In early 2006, the real estate market, particularly in and around Delhi, was booming. Rakesh Mishra had followed the rising prices of property and decided to get a piece of the action. He booked five flats in a project coming up at Indirapuram, a suburb of Delhi, planning to sell four of them at a good profit by the time the apartments were ready in 2008. But by 2007, the prices had plateaued, and Mishra couldn’t find any buyer. He managed to persuade a friend to buy one of the flats—at no profit. Not wanting to be saddled with three extra flats, Mishra then asked if the developer would take the flats off his hands and transfer the money paid so far to one flat.

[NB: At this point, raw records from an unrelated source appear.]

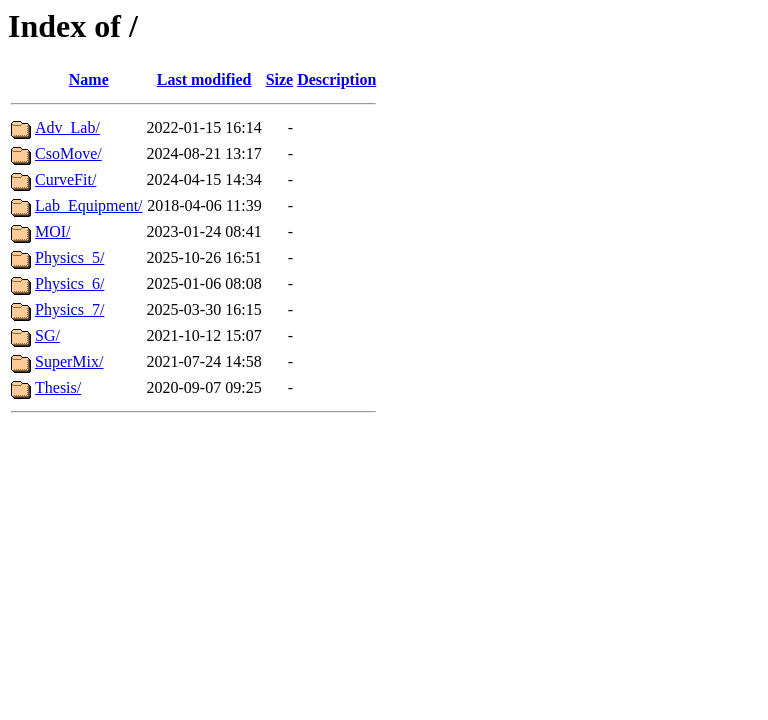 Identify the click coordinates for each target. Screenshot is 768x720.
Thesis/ (58, 387)
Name (89, 79)
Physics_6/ (69, 283)
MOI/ (53, 231)
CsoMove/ (68, 153)
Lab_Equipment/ (89, 205)
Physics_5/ (69, 257)
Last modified (204, 79)
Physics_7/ (69, 309)
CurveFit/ (65, 179)
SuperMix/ (69, 361)
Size (280, 79)
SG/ (47, 335)
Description (336, 79)
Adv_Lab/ (67, 127) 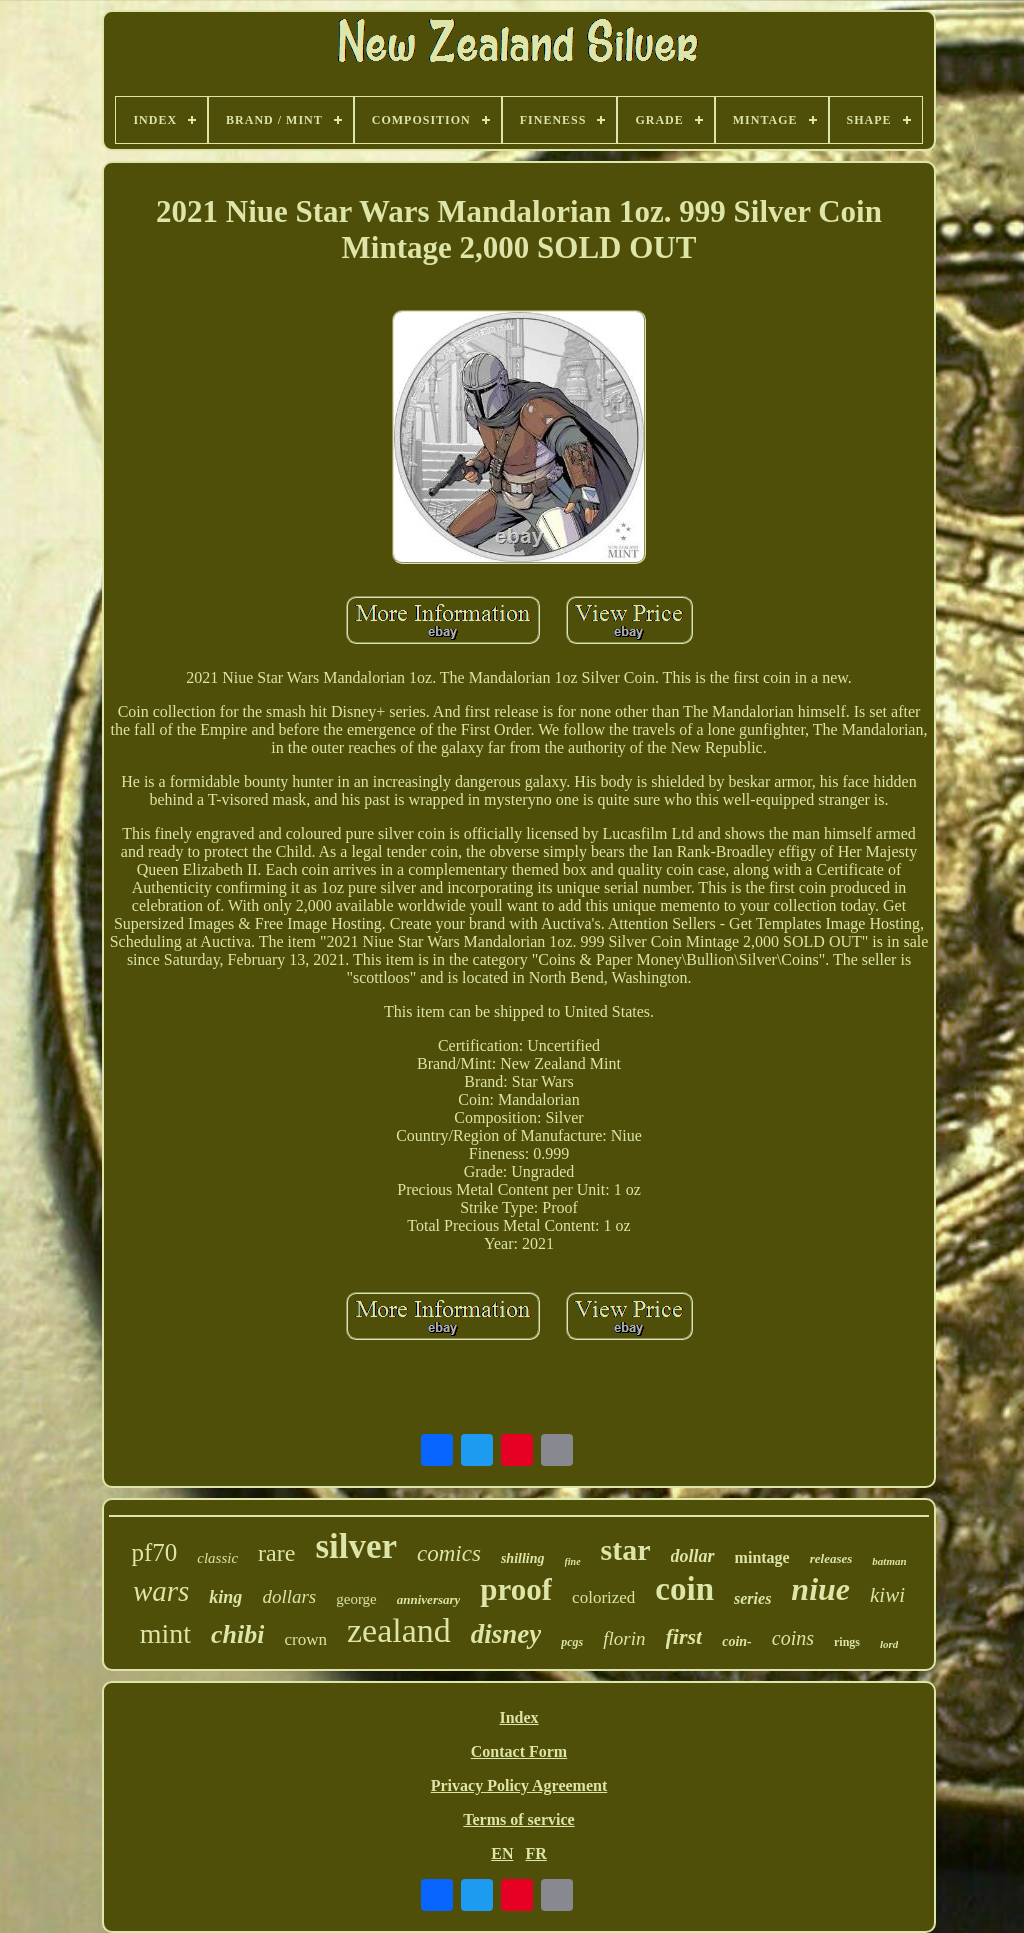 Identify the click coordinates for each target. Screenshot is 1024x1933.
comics (449, 1553)
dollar (693, 1556)
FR (535, 1853)
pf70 (154, 1552)
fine (573, 1561)
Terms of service (518, 1819)
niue (820, 1589)
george (356, 1599)
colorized (603, 1597)
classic (217, 1558)
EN (502, 1853)
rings (847, 1642)
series (752, 1598)
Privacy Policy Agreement (519, 1785)
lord (889, 1644)
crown (305, 1639)
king (225, 1597)
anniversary (429, 1599)
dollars (289, 1596)
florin (624, 1638)
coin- (737, 1641)
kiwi (887, 1595)
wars (161, 1591)
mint (165, 1633)
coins (793, 1638)
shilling (523, 1558)
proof (516, 1589)
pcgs (572, 1642)
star (626, 1549)
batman (889, 1561)
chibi (237, 1634)
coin (684, 1589)
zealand (399, 1630)
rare (276, 1553)
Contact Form (519, 1751)
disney (506, 1634)
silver (356, 1546)
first (684, 1636)
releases (831, 1558)
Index (518, 1717)
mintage (762, 1557) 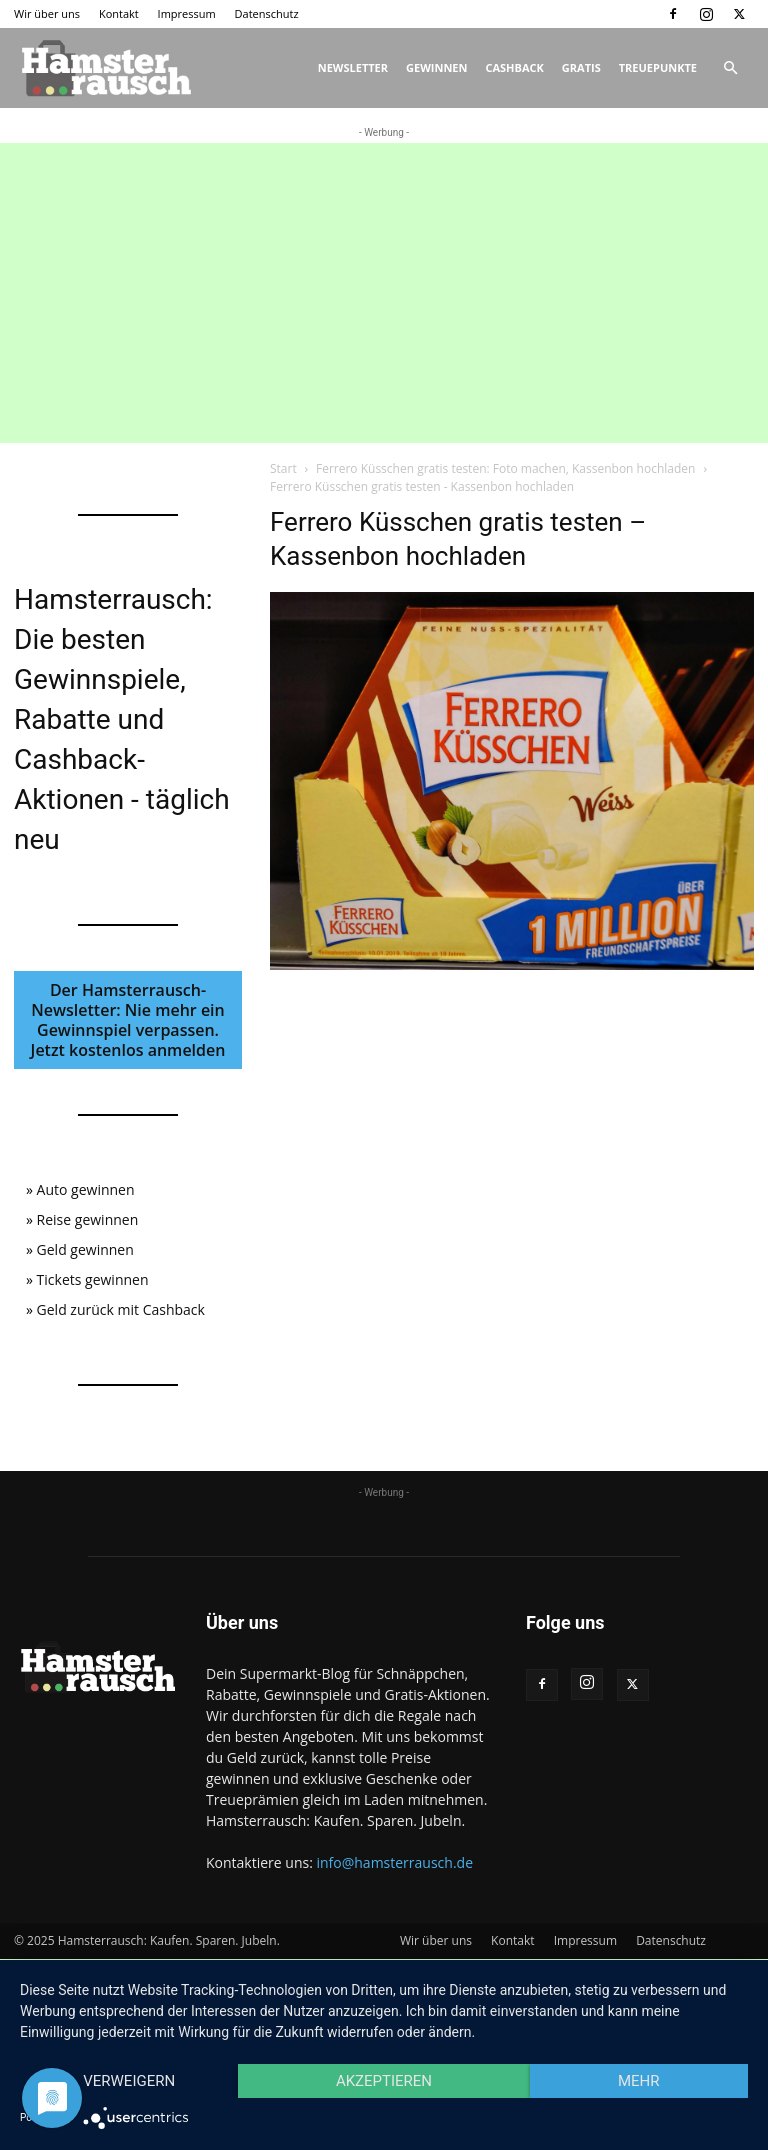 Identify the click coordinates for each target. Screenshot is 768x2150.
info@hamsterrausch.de (394, 1862)
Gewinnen (436, 67)
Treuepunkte (658, 67)
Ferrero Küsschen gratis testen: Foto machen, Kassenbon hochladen (505, 468)
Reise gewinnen (88, 1219)
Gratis (581, 67)
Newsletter (353, 67)
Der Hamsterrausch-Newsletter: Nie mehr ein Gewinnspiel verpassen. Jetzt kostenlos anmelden (128, 1020)
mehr (639, 2081)
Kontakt (119, 13)
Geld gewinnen (85, 1249)
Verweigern (129, 2081)
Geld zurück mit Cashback (121, 1309)
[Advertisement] (384, 293)
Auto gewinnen (86, 1189)
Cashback (514, 67)
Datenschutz (267, 13)
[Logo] (104, 68)
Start (283, 468)
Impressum (187, 13)
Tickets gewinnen (93, 1279)
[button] (730, 68)
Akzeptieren (384, 2081)
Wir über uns (47, 13) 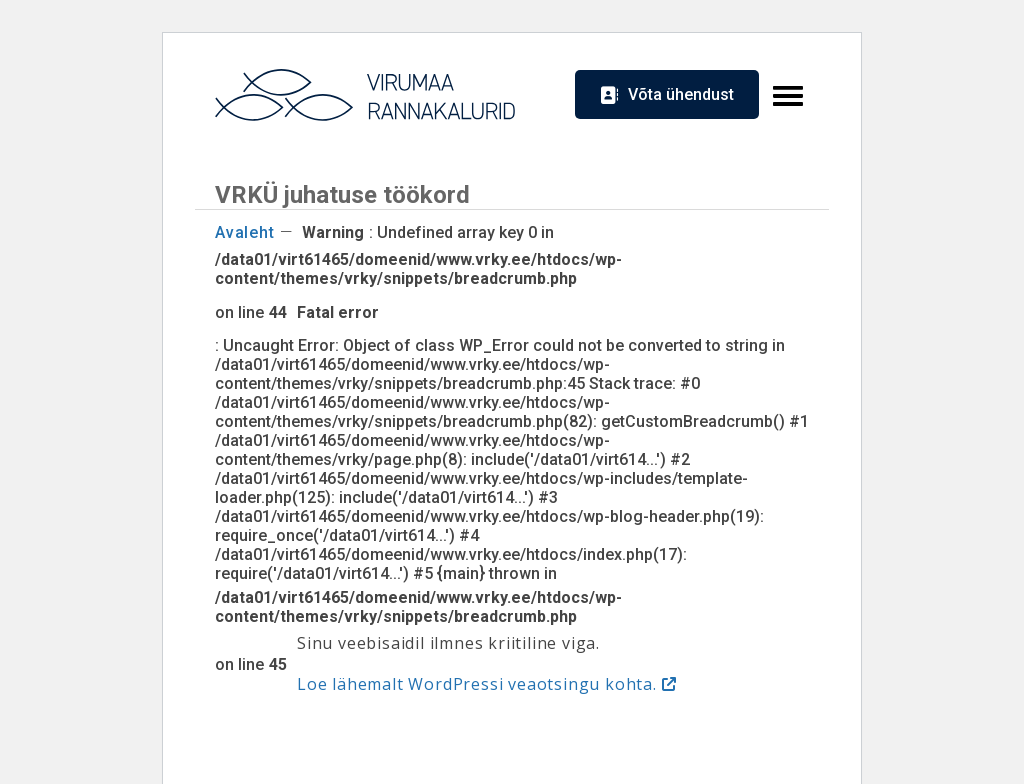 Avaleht (245, 232)
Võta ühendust (681, 94)
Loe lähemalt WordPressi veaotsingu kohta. (477, 684) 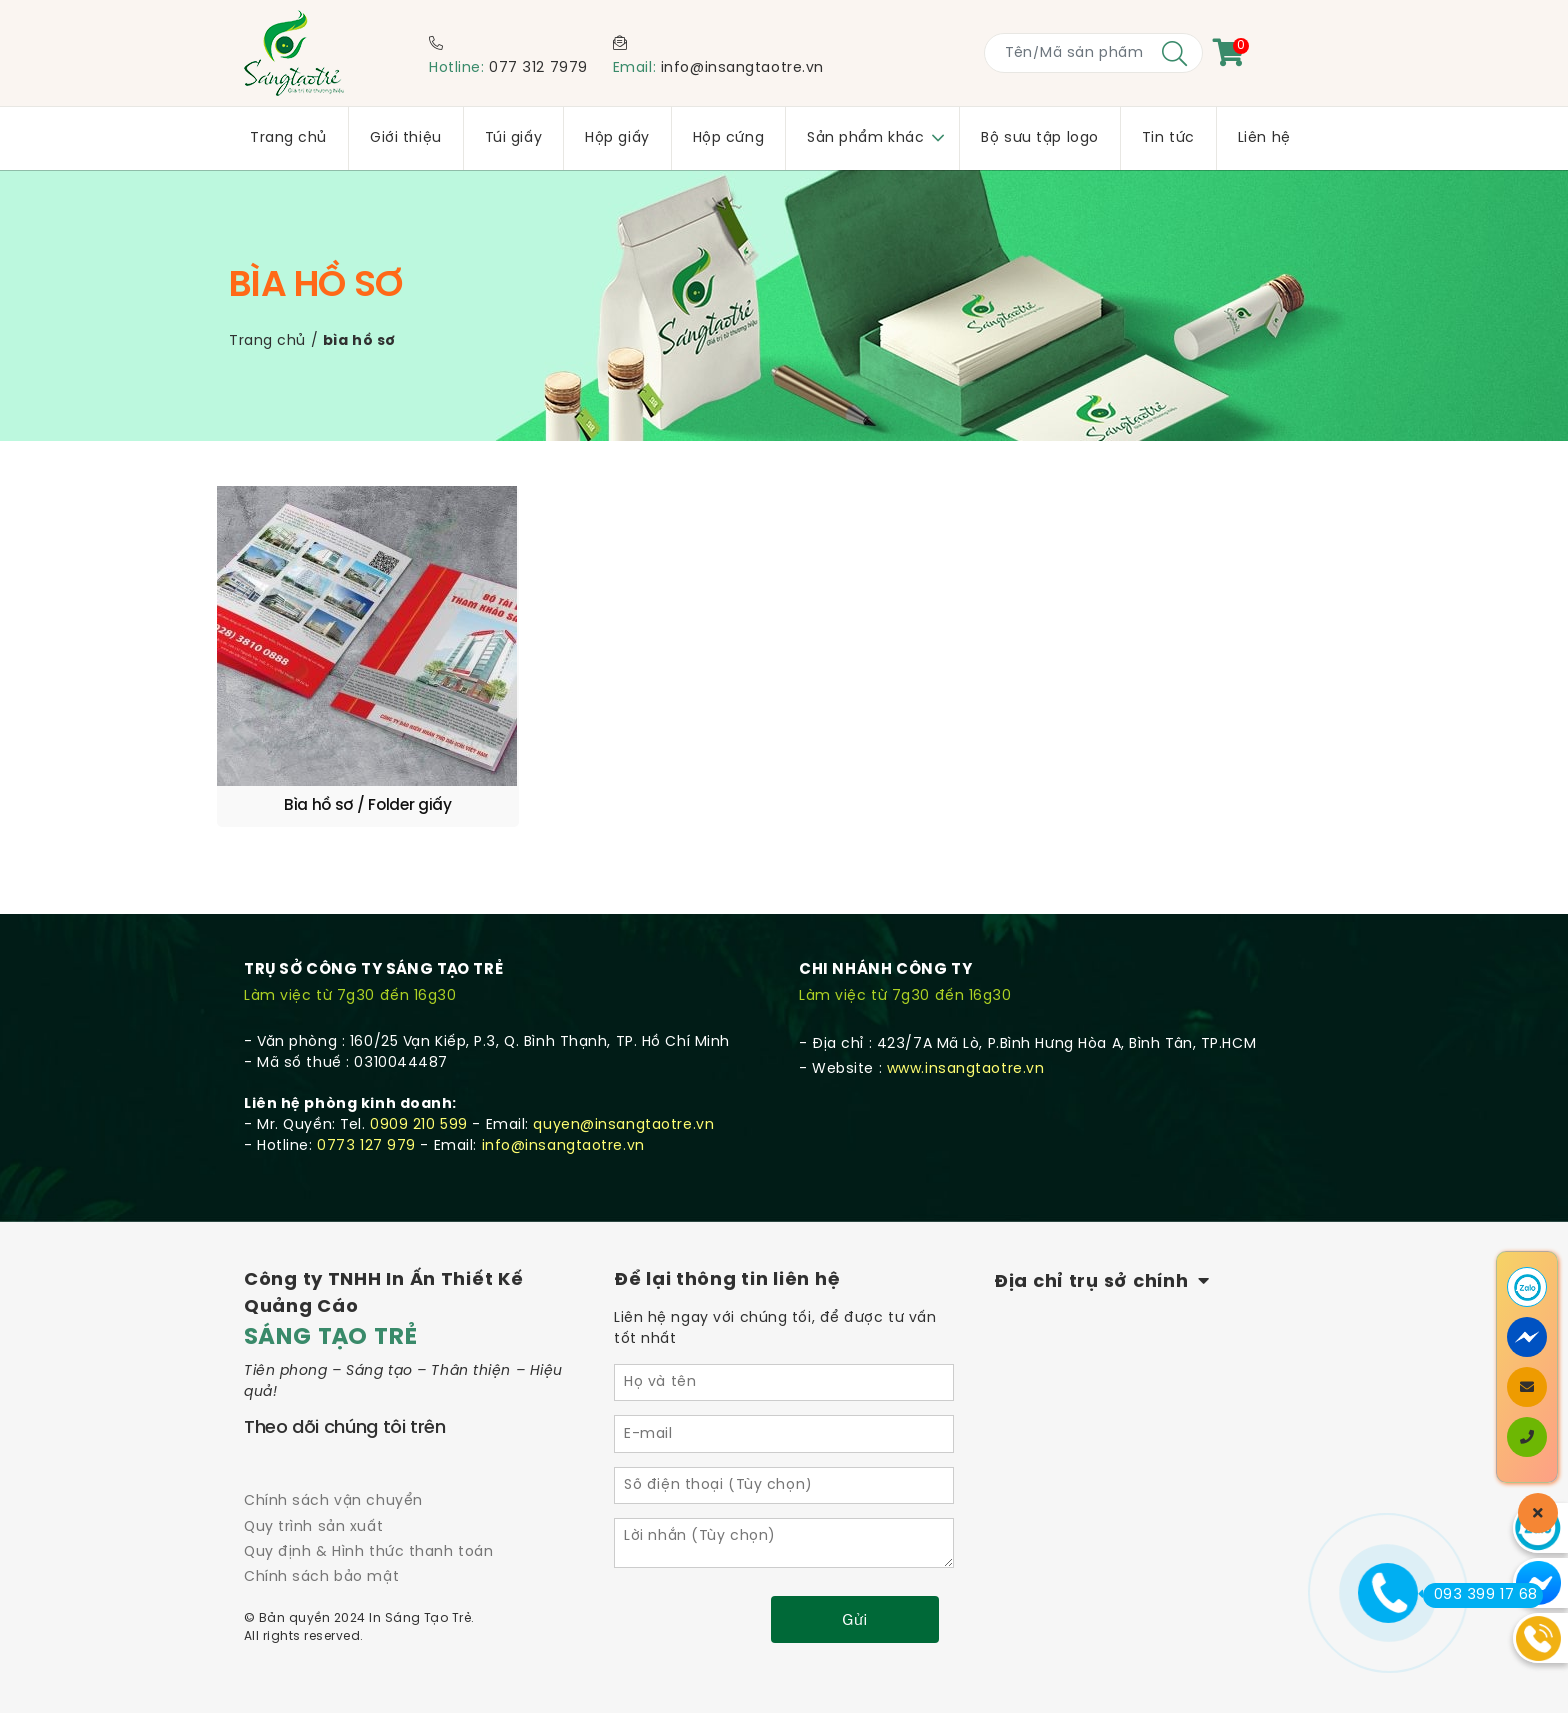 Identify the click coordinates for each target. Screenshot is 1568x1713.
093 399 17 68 (1480, 1595)
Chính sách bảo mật (321, 1527)
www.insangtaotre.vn (966, 1019)
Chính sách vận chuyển (333, 1451)
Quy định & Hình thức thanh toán (368, 1502)
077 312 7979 (538, 68)
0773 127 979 (366, 1096)
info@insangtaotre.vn (742, 68)
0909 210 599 (419, 1075)
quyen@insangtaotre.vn (623, 1075)
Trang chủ (267, 341)
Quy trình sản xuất (313, 1477)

Luckily for him, the builder agreed. But Mishra is unhappy at the way his plans panned out. He could not derive any benefit from his investments for the two years that the funds remained locked in. Had he invested the amount in some other instrument, he would at least have beaten inflation. The only bright spot is that Mishra did not make the other classic real estate mistake— taking a large loan to buy a house, hoping that the rentals would take care of the monthly repayments. Had he done that, he would have been stuck with a bigger loss. On the one hand, rentals can fluctuate depending on local factors. So even if the market is booming, the rents in a particular area can be low. On the other hand, taking a loan without calculating your repayment capability can prove disastrous.
There might be a perennial shortage of living space, but the real estate market still goes through ups and downs. When the market stagnates, buyers can opt to sit out; it’s the sellers who need cash in a hurry who are at a huge disadvantage.